Nicht erschrecken. Diese Variante hat nicht viel zu tun, mit dem rosa eingefärbten Brei, den es in unseren Breitengraden zu kaufen gibt, in Dosen beispielsweise. Da haben wir Besseres zu bieten, und die Bremer Küche natürlich auch.

Zutaten für 4 Personen

600 gr Kartoffeln

250 gr Rindfleisch

100 gr Rote Beete, gegart

4 Bratheringe

4 Rollmops

4 Eier

Lorbeerblatt, Wacholderbeeren, Zwiebel, Salz, Pfeffer, Fleischbrühe

Die Kartoffeln schälen und kochen. Ausdämpfen lassen. Rindfleisch mit Lorbeer, Wacholderbeeren, Zwiebeln und Fleischbrühe weich kochen. Kartoffeln stampfen. Es dürfen ruhig noch kleine Stücke erkennbar sein. Das Rindfleisch würfeln. Unter die Kartoffelmasse mischen und würzen. Einen Ring auf einen Teller setzen und die Masse einfüllen. In kleine Würfel geschnittene Rote Beete obendrauf drapieren. Den Ring vorsichtig entfernen.

Je einen Hering, einen Rollmops und ein Spiegelei dazugeben. Mit etwas glatter Petersilie garnieren.

Dazu passt ein leckeres Pils aus der Stadt des gastgebenden Vereins. Falls Mann oder Frau in Unna und Umgebung wohnen, auch einige leckere Hertingpörter. So als Nachbrenner und Verteiler.

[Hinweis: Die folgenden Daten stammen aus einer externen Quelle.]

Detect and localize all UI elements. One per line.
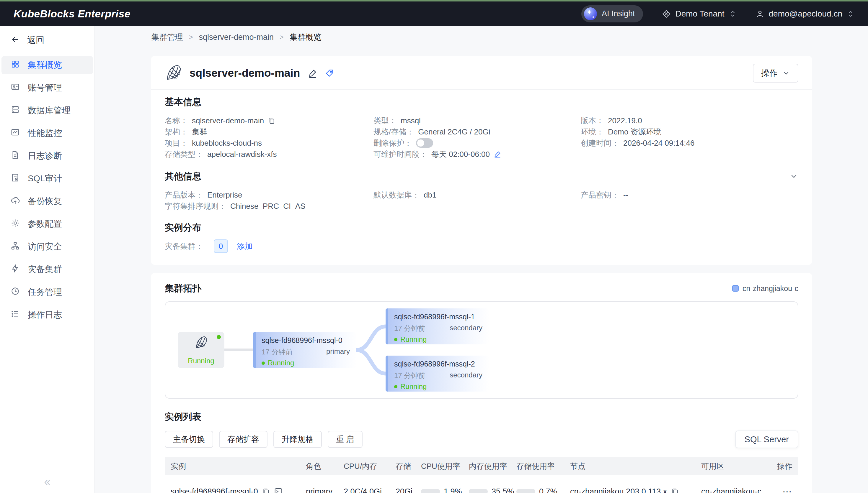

Und Ulli Ferners Tipp des Spieltags: „Schalke gewinnt! Ach ja, die Mannschaft, die Bremen empfängt, auch.“

Guten Appetit, Euer Ulli!

Ulli Ferner Profil

Gestatten, Ulli Ferner. Geboren wurde ich in der Soester Börde, kam aber schon mit 6 Wochen nach Unna, so dass ich mich als waschechter Esel fühle. In Unna verbrachte ich auch meine Schulzeit, erst an der Herderschule, dann am Pestalozzi Gymnasium. Meine Freizeit verbrachte ich mit Handball spielen und Handzettel drucken für die Jusos ( noch mit Handkurbel ). Nach 18 Monaten Dienst am Staat begann ich in Bad Salzuflen eine Ausbildung. Erst zum Hotelkaufmann , dann zum Koch. Nach Stationen in München und Starnberg kehrte ich nach Unna zurück. Später habe ich einige Jahre auf Fuerteventura gelebt und dort ein Restaurant betrieben. Da mich Unna anscheinend magnetisch anzog war ich dann irgendwann wieder da. In den folgenden Jahren war ich als selbstständiger Koch unterwegs (Formel 1, WM 2006, DTM, Champions League Finals ). In dieser Zeit habe ich auch Kochkurse in der Lindenbrauerei gegeben. Einige Jahre war ich dann als Küchenchef in einem spanischen Restaurant in Bochum. Heute arbeite ich als Food &Beverage Manager.